SRE/Cloud Engineer - Production Engineering
Do you like to engineer large scale mission critical solutions that are Always On
? Do you like to contribute where cutting edge infrastructure and software development, global scale system architecture and enterprise systems administration intersect? Are you curious about how things break, so that you can eliminate these failure modes? Are you driven to eliminate toil by designing/adopting better tools and automation techniques? If so, we would love to have you in our Production Engineering team.
As a senior leader in Production Engineering, you will combine your years of proven expertise with a never-ending quest to create innovative technology. With your deep knowledge of design, architecture, infrastructure development, testing and application design, your team will raise their game even more, meeting your standards, as well as satisfying both business and functional requirements. In addition to creating solutions with partnership across firm wide technology and business team, you'll also work with public cloud providers as a key part of our hybrid cloud strategy.
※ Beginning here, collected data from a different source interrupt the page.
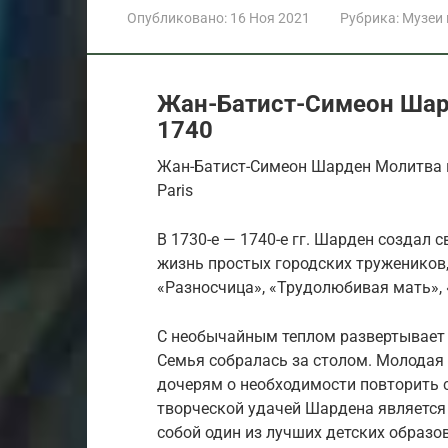
Опубликовано:
16 Ноя 2021
Рубрика:
Музеи
Жан-Батист-Симеон Шар
1740
Жан-Батист-Симеон Шарден Молитва пе
Paris
В 1730-е — 1740-е гг. Шарден создал
жизнь простых городских тружеников,
«Разносчица», «Трудолюбивая мать»,
С необычайным теплом развертывает 
Семья собралась за столом. Молодая 
дочерям о необходимости повторить 
творческой удачей Шардена являетс
собой один из лучших детских образов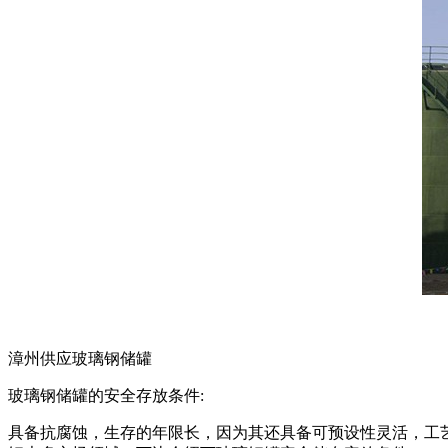
漳州供应玻璃钢储罐
玻璃钢储罐的安全存放条件:
具备抗腐蚀，生存的年限长，因为其还具备可预设性灵活，工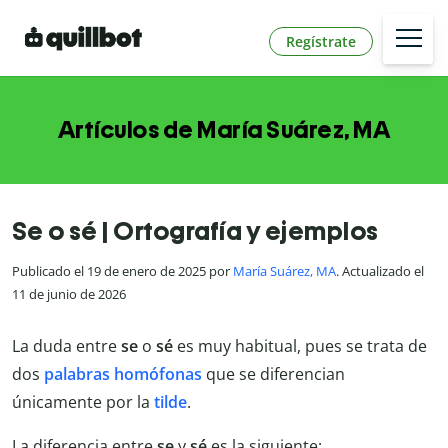
Regístrate
Artículos de María Suárez, MA
Se o sé | Ortografía y ejemplos
Publicado el 19 de enero de 2025 por
María Suárez, MA
. Actualizado el
11 de junio de 2026
La duda entre
se
o
sé
es muy habitual, pues se trata de
dos
palabras homófonas
que se diferencian
únicamente por la
tilde
.
La diferencia entre
se
y
sé
es la siguiente: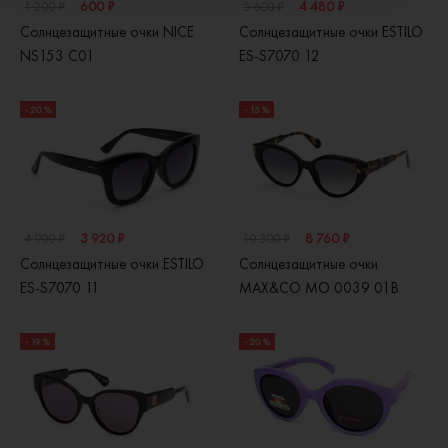
600 ₽
4 480 ₽
1 200 ₽
5 600 ₽
Солнцезащитные очки NICE
Солнцезащитные очки ESTILO
NS153 C01
ES-S7070 12
- 20 %
- 15 %
3 920 ₽
8 760 ₽
4 900 ₽
10 300 ₽
Солнцезащитные очки ESTILO
Солнцезащитные очки
ES-S7070 11
MAX&CO MO 0039 01B
- 19 %
- 20 %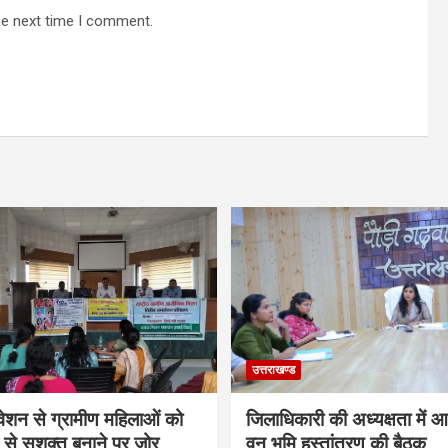
he next time I comment.
उत्तराखण्ड
वेशन से ग्रामीण महिलाओं को
जिलाधिकारी की अध्यक्षता में 
 से सशक्त बनाने पर जोर
वन भूमि हस्तांतरण की बैठक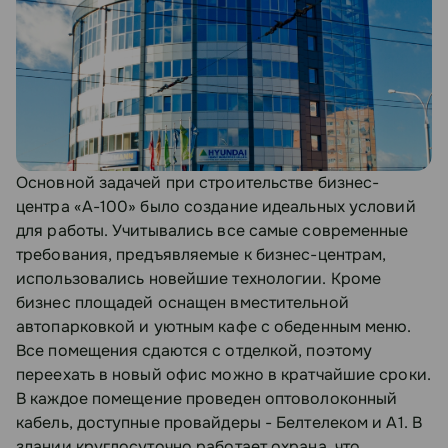
Основной задачей при строительстве бизнес-
центра «А-100» было создание идеальных условий
для работы. Учитывались все самые современные
требования, предъявляемые к бизнес-центрам,
использовались новейшие технологии. Кроме
бизнес площадей оснащен вместительной
автопарковкой и уютным кафе с обеденным меню.
Все помещения сдаются с отделкой, поэтому
переехать в новый офис можно в кратчайшие сроки.
В каждое помещение проведен оптоволоконный
кабель, доступные провайдеры - Белтелеком и А1. В
здании круглосуточно работает охрана, что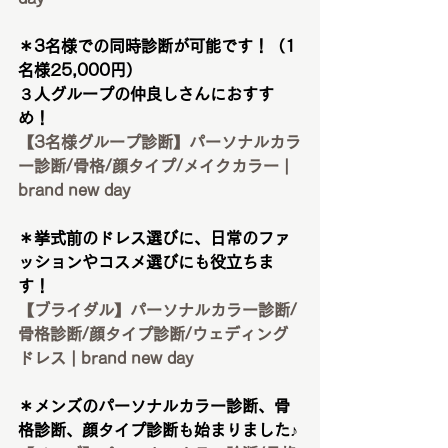
＊3名様での同時診断が可能です！（1
名様25,000円）
３人グループの仲良しさんにおすす
め！
【3名様グループ診断】パーソナルカラ
ー診断/骨格/顔タイプ/メイクカラー | 
brand new day
＊挙式前のドレス選びに、日常のファ
ッションやコスメ選びにも役立ちま
す！
【ブライダル】パーソナルカラー診断/
骨格診断/顔タイプ診断/ウェディング
ドレス | brand new day
＊メンズのパーソナルカラー診断、骨
格診断、顔タイプ診断も始まりました♪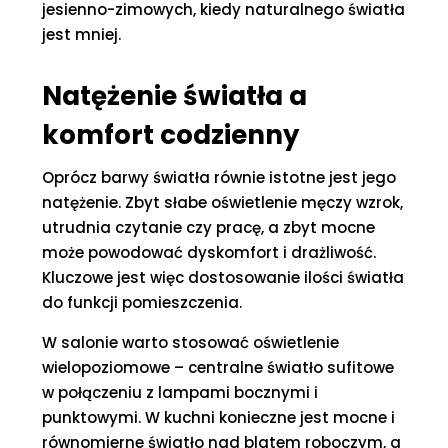
jesienno-zimowych, kiedy naturalnego światła
jest mniej.
Natężenie światła a
komfort codzienny
Oprócz barwy światła równie istotne jest jego
natężenie. Zbyt słabe oświetlenie męczy wzrok,
utrudnia czytanie czy pracę, a zbyt mocne
może powodować dyskomfort i drażliwość.
Kluczowe jest więc dostosowanie ilości światła
do funkcji pomieszczenia.
W salonie warto stosować oświetlenie
wielopoziomowe – centralne światło sufitowe
w połączeniu z lampami bocznymi i
punktowymi. W kuchni konieczne jest mocne i
równomierne światło nad blatem roboczym, a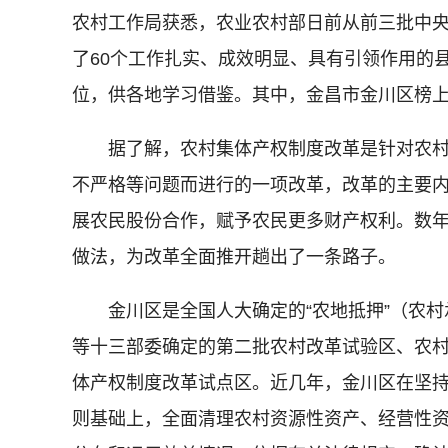
农村工作局获悉，农业农村部日前从前三批中
了60个工作扎实、成效明显、具有引领作用的
位，供各地学习借鉴。其中，金昌市金川区榜
据了解，农村集体产权制度改革是针对农村
不严格等问题而进行的一项改革，改革的主要
展农民股份合作，赋予农民更多财产权利。数
做法，为改革全面推开趟出了一条路子。
金川区是全国人大确定的“农地抵押”（农村
等十三部委确定的第二批农村改革试验区、农
体产权制度改革试点区。近几年，金川区在坚
则基础上，全面清理农村资源性资产、经营性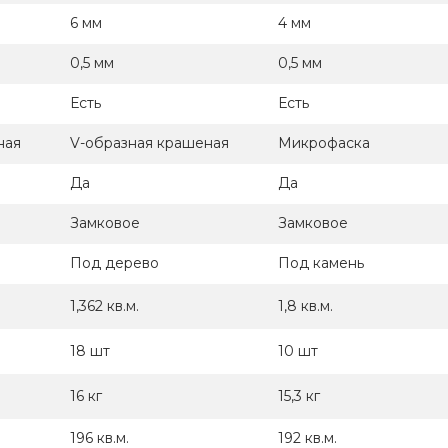
6 мм
4 мм
0,5 мм
0,5 мм
Есть
Есть
ная
V-образная крашеная
Микрофаска
Да
Да
Замковое
Замковое
Под дерево
Под камень
1,362 кв.м.
1,8 кв.м.
18 шт
10 шт
16 кг
15,3 кг
196 кв.м.
192 кв.м.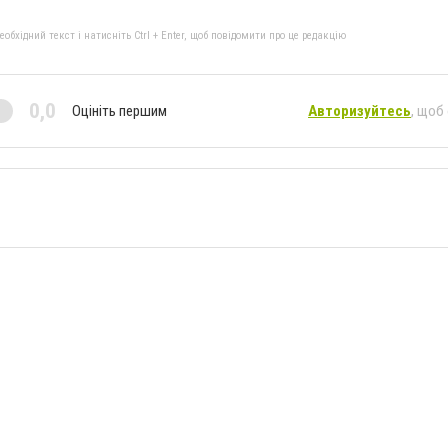
бхідний текст і натисніть Ctrl + Enter, щоб повідомити про це редакцію
0,0
Оцініть першим
Авторизуйтесь
, щоб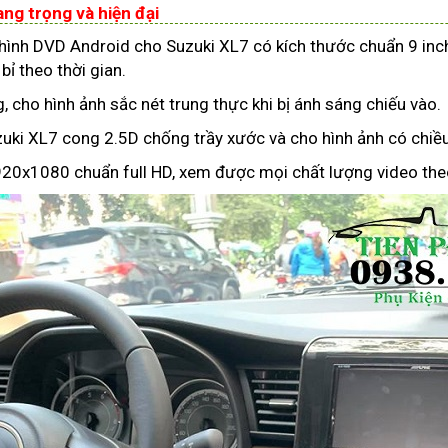
ng trọng và hiện đại
hình DVD Android cho Suzuki XL7 có kích thước chuẩn 9 inch
ỉ theo thời gian.
g, cho hình ảnh sắc nét trung thực khi bị ánh sáng chiếu vào.
uki XL7 cong 2.5D chống trầy xước và cho hình ảnh có chiều
 1920x1080 chuẩn full HD, xem được mọi chất lượng video th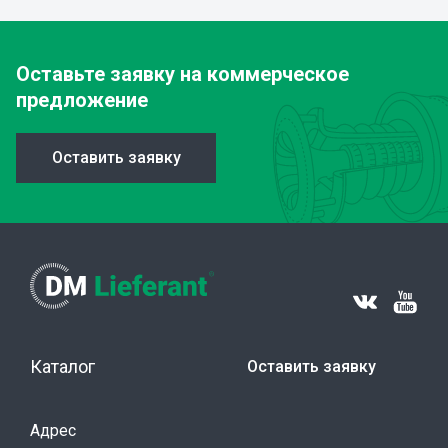
Оставьте заявку
на коммерческое
предложение
Оставить заявку
Каталог
Оставить заявку
Адрес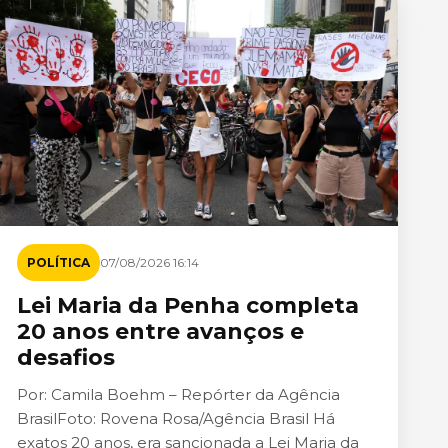
POLÍTICA
07/08/2026 16:14
Lei Maria da Penha completa
20 anos entre avanços e
desafios
Por: Camila Boehm – Repórter da Agência
BrasilFoto: Rovena Rosa/Agência Brasil Há
exatos 20 anos, era sancionada a Lei Maria da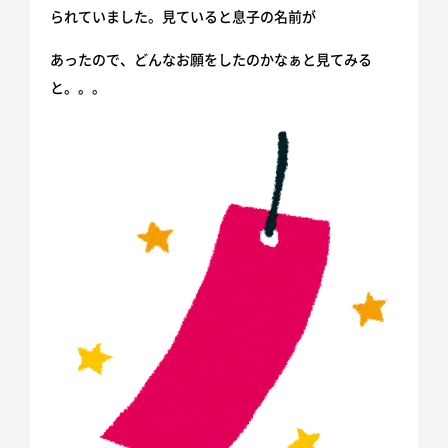
られていました。見ていると息子の名前が
ホームインスペクション
あったので、どんなお願をしたのかなぁと見てみる
不動産取引
と。。。
ニュース
施工事例
会社情報
スタッフ紹介
お客様相談室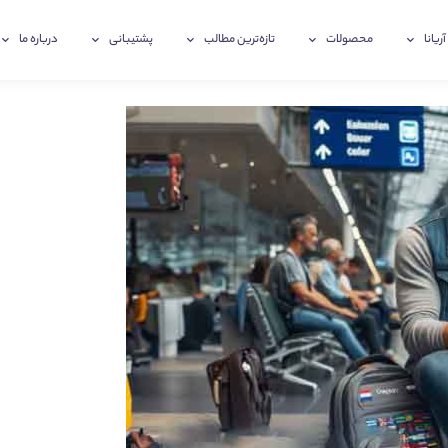
آریانا
محصولات
تازه‌ترین‌ مطالب
پشتیبانی
درباره ما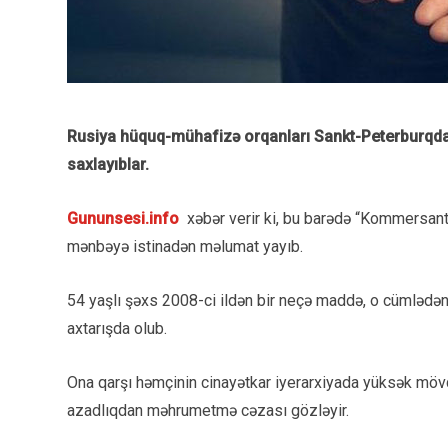
Rusiya hüquq-mühafizə orqanları Sankt-Peterburqda 1
saxlayıblar.
Gununsesi.info
xəbər verir ki, bu barədə “Kommersant” 
mənbəyə istinadən məlumat yayıb.
54 yaşlı şəxs 2008-ci ildən bir neçə maddə, o cümlədən
axtarışda olub.
Ona qarşı həmçinin cinayətkar iyerarxiyada yüksək mövq
azadlıqdan məhrumetmə cəzası gözləyir.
This role requires a wide variety of strengths and capabilities, including:
- Mastery of application, data and infrastructure architecture disciplines
- Command of architecture, design and business processes
- Keen understanding of financial control and budget management
- Expertise in working in partnership with colleagues throughout the firm, and in leading collaborative teams to achieve common goals
- Deep understanding of Site Reliability Engineering (SRE) philosophy, Chaos Engineering, technologies, platforms and tools, SLA management, incident resolution, and automation
- 10 years of experience engineering distributed systems (compute and storage) and managing operations of large scale internet-centric production environments for application or infrastructure services serving tens to millions of end users
- 5 years of experience developing and/or site reliability engineering in one of the following languages: Java J2EE technology stack and web technologies , Python, Go, Perl, Ruby or shell scripting (Unix/Linux)
- Hands-on experience with cloud-based technologies and tools especially in deployment, monitoring and operations, such as Kubernetes/Docker, Pivotal Cloud Foundry, Prometheus, FluentD, Slack, Elasticsearch, Grafana, Kibana, etc.
- 7 years experience in
- Managing and/or influencing infrastructure services to ensure application service uptime and user experience
- Developing and managing engineering practices leveraging key event streaming, messaging and DB services such as Kafka , Cassandra , Aurora, RDS, Cloud SQL, BigTable, DynamoDB, MongoDB, Cloud Spanner, Kinesis, Cloud Pub/Sub, etc.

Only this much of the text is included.